(Beginning of Information)
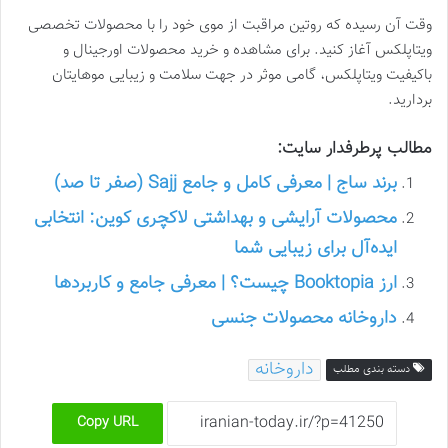
وقت آن رسیده که روتین مراقبت از موی خود را با محصولات تخصصی
ویتاپلکس آغاز کنید. برای مشاهده و خرید محصولات اورجینال و
باکیفیت ویتاپلکس، گامی موثر در جهت سلامت و زیبایی موهایتان
بردارید.
مطالب پرطرفدار سایت:
برند ساج | معرفی کامل و جامع Sajj (صفر تا صد)
محصولات آرایشی و بهداشتی لاکچری کوین: انتخابی
ایده‌آل برای زیبایی شما
ارز Booktopia چیست؟ | معرفی جامع و کاربردها
داروخانه محصولات جنسی
داروخانه
دسته بندی مطلب
Copy URL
(End of Information)
# [Problem]
Report how many lines of the listing hold the string "محصولات", giving only the number.

# [Reply to the exercise]
4